A few days before Dr. King was murdered, he gave a final Sunday sermon in Washington.
He told us that though the arc of a moral universe is long, it bends toward justice.
And we know we can bend it—because we have. We have to believe that still. That is our purpose. It’s been our purpose from the beginning.
To become the nation where all men and women are not only created equal—but treated equally.
To become the nation defined—in Dr. King’s words—not only by the absence of tension, but by the presence of justice.
American history isn’t a fairytale with a guaranteed happy ending.
The battle for the soul of this nation has been a constant push-and-pull for more than 240 years.
A tug of war between the American ideal that we are all created equal and the harsh reality that racism has long torn us apart. The honest truth is both elements are part of the American character.

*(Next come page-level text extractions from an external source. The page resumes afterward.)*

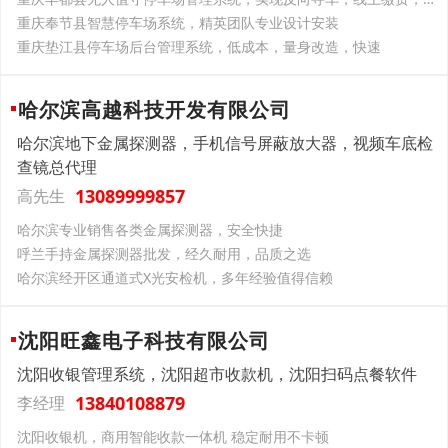
重庆奉节县智慧停车场系统，精英团队专业设计安装
重庆垫江县停车场后台管理系统，低成本，量身改造，快速
哈尔滨高越科技开发有限公司
哈尔滨地下金属探测器，手机信号屏蔽放大器，视频车底检
查镜总代理
13089999857
高先生
哈尔滨专业销售各类金属探测器，安全快捷
呼兰手持金属探测器批发，经久耐用，品质之选
哈尔滨经开区通道式X光安检机，多年经验值得信赖
沈阳旺鑫电子科技有限公司
沈阳收银管理系统，沈阳超市收款机，沈阳扫码点餐软件
13840108879
李经理
沈阳收银机，商用智能收款一体机 稳定耐用不卡顿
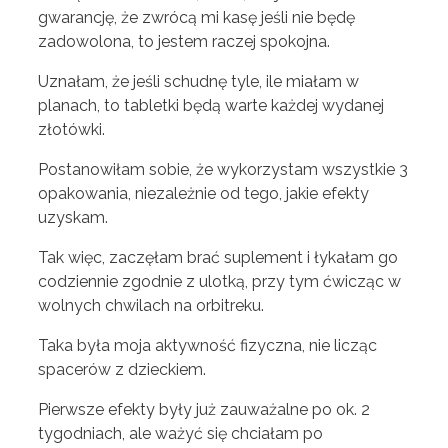
gwarancję, że zwrócą mi kasę jeśli nie będę
zadowolona, to jestem raczej spokojna.
Uznałam, że jeśli schudnę tyle, ile miałam w
planach, to tabletki będą warte każdej wydanej
złotówki.
Postanowiłam sobie, że wykorzystam wszystkie 3
opakowania, niezależnie od tego, jakie efekty
uzyskam.
Tak więc, zaczęłam brać suplement i łykałam go
codziennie zgodnie z ulotką, przy tym ćwicząc w
wolnych chwilach na orbitreku.
Taka była moja aktywność fizyczna, nie licząc
spacerów z dzieckiem.
Pierwsze efekty były już zauważalne po ok. 2
tygodniach, ale ważyć się chciałam po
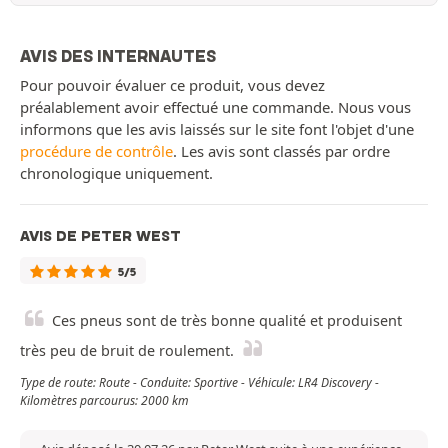
AVIS DES INTERNAUTES
Pour pouvoir évaluer ce produit, vous devez
préalablement avoir effectué une commande. Nous vous
informons que les avis laissés sur le site font l'objet d'une
procédure de contrôle
. Les avis sont classés par ordre
chronologique uniquement.
AVIS DE PETER WEST
5/5
Ces pneus sont de très bonne qualité et produisent
très peu de bruit de roulement.
Type de route: Route - Conduite: Sportive - Véhicule: LR4 Discovery -
Kilomètres parcourus: 2000 km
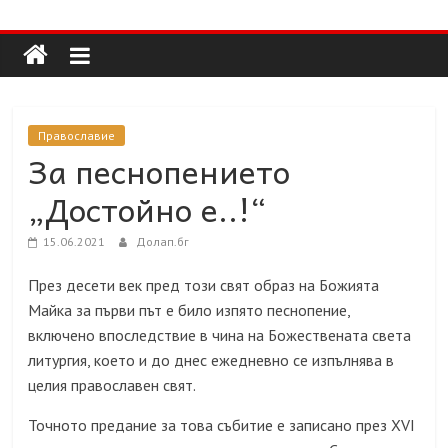
Долап
Skip
to
content
БГ
култура|
Православие
изкуство|
За песнопението
пътешествия|
„Достойно е..!“
мода|
събития|
15.06.2021
Долап.бг
кухня|
реклама|
През десети век пред този свят образ на Божията
минало|
Майка за първи път е било изпято песнопение,
включено впоследствие в чина на Божествената света
литургия, което и до днес ежедневно се изпълнява в
целия православен свят.
Точното предание за това събитие е записано през XVI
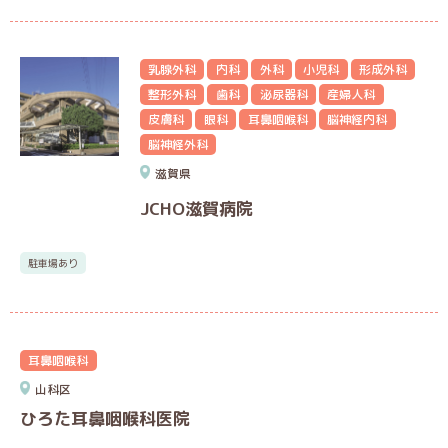
乳腺外科
内科
外科
小児科
形成外科
整形外科
歯科
泌尿器科
産婦人科
皮膚科
眼科
耳鼻咽喉科
脳神経内科
脳神経外科
滋賀県
JCHO滋賀病院
駐車場あり
耳鼻咽喉科
山科区
ひろた耳鼻咽喉科医院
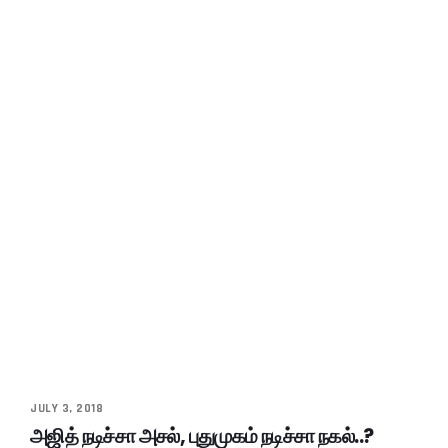
JULY 3, 2018
அஜித் நடிச்சா அசல், புதுமுகம் நடிச்சா நகல்..?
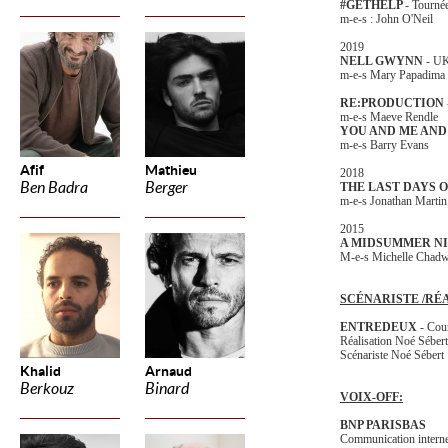
#GETHELP
- Tourn
m-e-s : John O'Neil
2019
NELL GWYNN
- U
m-e-s Mary Papadima
RE:PRODUCTION
m-e-s Maeve Rendle
YOU AND ME AND 
m-e-s Barry Evans
Afif
Mathieu
2018
Ben Badra
Berger
THE LAST DAYS O
m-e-s Jonathan Martin
2015
A MIDSUMMER N
M-e-s Michelle Chadw
SCÉNARISTE /RÉ
ENTREDEUX
- Cou
Réalisation Noé Séber
Scénariste Noé Sébert
Khalid
Arnaud
Berkouz
Binard
VOIX-OFF:
BNP PARISBAS
Communication intern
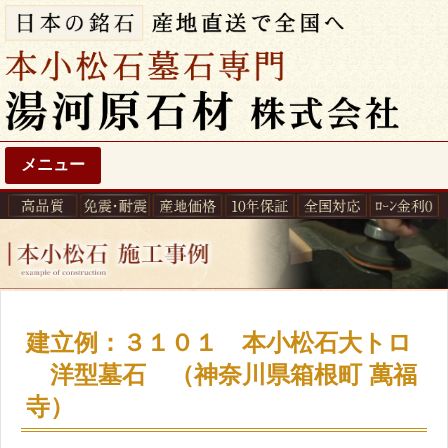
メニュー
建立例：３１０１ 本小松石大トロ
洋型墓石 （神奈川県箱根町 萬福
寺）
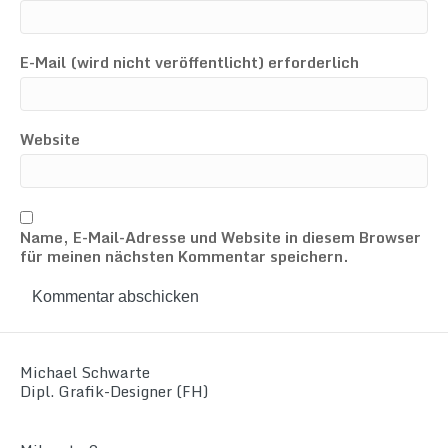
E-Mail (wird nicht veröffentlicht) erforderlich
Website
Name, E-Mail-Adresse und Website in diesem Browser
für meinen nächsten Kommentar speichern.
Michael Schwarte
Dipl. Grafik-Designer (FH)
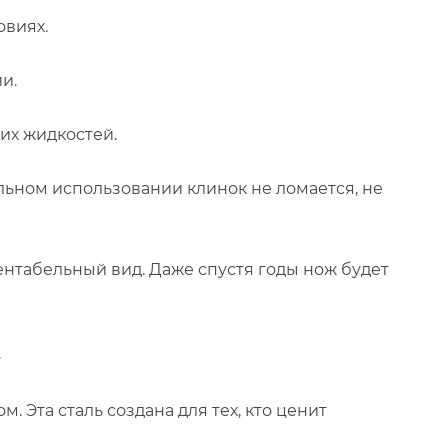
овиях.
и.
их жидкостей.
ьном использовании клинок не ломается, не
ентабельный вид. Даже спустя годы нож будет
.
 Эта сталь создана для тех, кто ценит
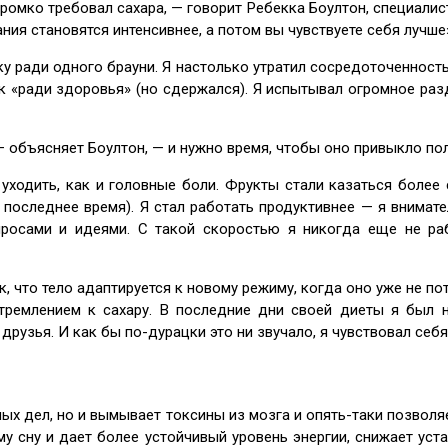
ромко требовал сахара, — говорит Ребекка Боултон, специалист
ния становятся интенсивнее, а потом вы чувствуете себя лучше
у ради одного брауни. Я настолько утратил сосредоточенность,
ик «ради здоровья» (но сдержался). Я испытывал огромное ра
 объясняет Боултон, — и нужно время, чтобы оно привыкло пол
 уходить, как и головные боли. Фрукты стали казаться боле
в последнее время). Я стал работать продуктивнее — я внимат
росами и идеями. С такой скоростью я никогда еще не раб
, что тело адаптируется к новому режиму, когда оно уже не п
стремлением к сахару. В последние дни своей диеты я был 
рузья. И как бы по-дурацки это ни звучало, я чувствовал себя
ных дел, но и вымывает токсины из мозга и опять-таки позволяе
у сну и дает более устойчивый уровень энергии, снижает уст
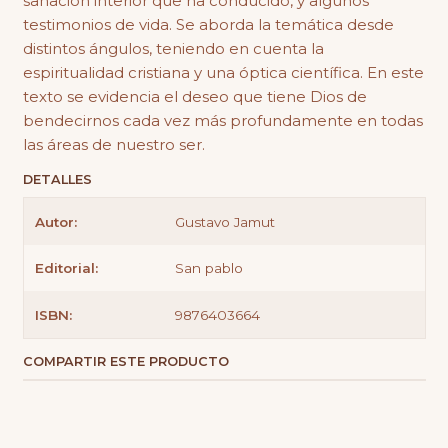
sanación interior que ha conducido, y algunos
testimonios de vida. Se aborda la temática desde
distintos ángulos, teniendo en cuenta la
espiritualidad cristiana y una óptica científica. En este
texto se evidencia el deseo que tiene Dios de
bendecirnos cada vez más profundamente en todas
las áreas de nuestro ser.
DETALLES
Autor:
Gustavo Jamut
Editorial:
San pablo
ISBN:
9876403664
COMPARTIR ESTE PRODUCTO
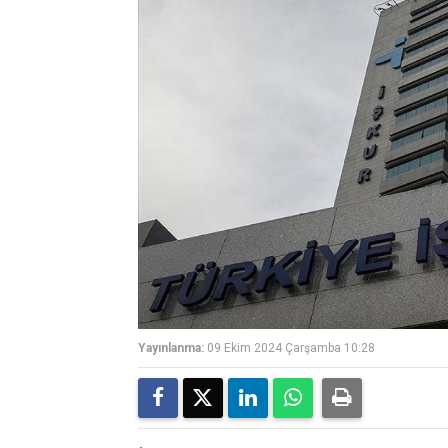
Yayınlanma:
09 Ekim 2024 Çarşamba 10:28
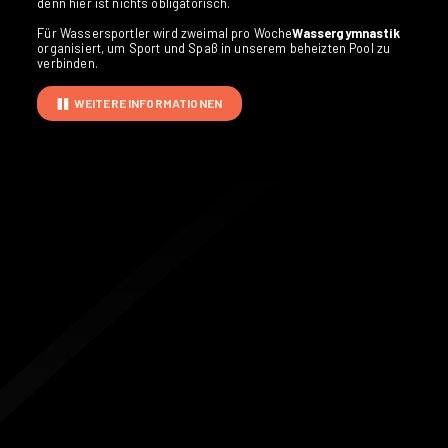
denn hier ist nichts obligatorisch.
Für Wassersportler wird zweimal pro Woche
Wassergymnastik
organisiert, um Sport und Spaß in unserem beheizten Pool zu
verbinden.
WEITERE INFORMATIONEN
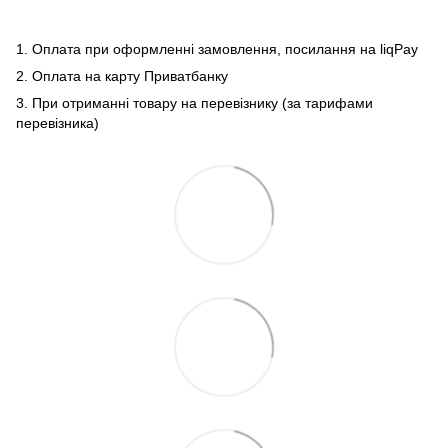
1. Оплата при оформленні замовлення, посилання на liqPay
2. Оплата на карту Приватбанку
3. При отриманні товару на перевізнику (за тарифами
перевізника)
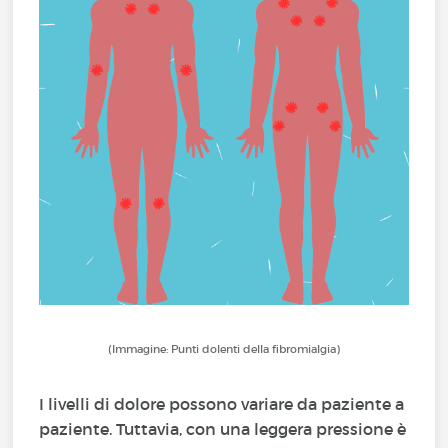
(Immagine: Punti dolenti della fibromialgia)
I livelli di dolore possono variare da paziente a
paziente. Tuttavia, con una leggera pressione è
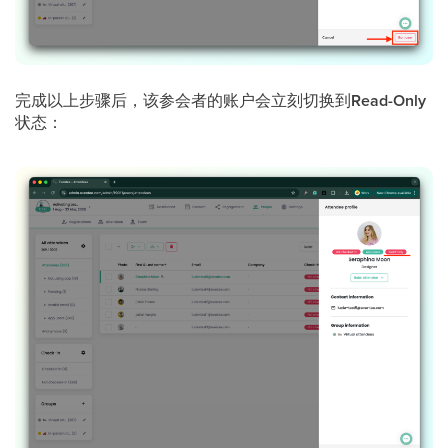
完成以上步骤后，该参会者的账户会立刻切换到
Read-Only
状态：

At our best, the American ideal wins out.
It’s never a rout. It’s always a fight. And the battle is never finally won.
So, too, when it comes to the mission of schools beyond the academic, vocational, and civic. In the Venn diagram displaying the overlap between “SEL” and “character education,” surely there is space for empathy, one of the loftiest of virtues, particularly essential at a time like this. And Biden models it beautifully:
I know so many Americans are suffering. Suffering the loss of a loved one. Suffering economic hardships. Suffering under the weight of generation after generation after generation of hurt inflicted on people of color—and on black and Native communities in particular.
I know what it means to grieve. My losses are not the same as the losses felt by so many. But I know what it is to feel like you cannot go on.
I know what it means to have a black hole of grief sucking at your chest.
Just a few days ago marked the fifth anniversary of my son Beau’s passing from cancer. There are still moments when the pain is so great it feels no different from the day he died. But I also know that the best way to bear loss and pain is to turn all that anger and anguish to purpose.
All of this gives me hope. If someone running for president can find a way to reach out to black and white, to left, right, and center, and can address our history, our values, and our complicated relationship with race in a way that promotes unity rather than division, so can our schools. And maybe that will help our moments of common cause, of civic friendship, last more than a day or two at a time.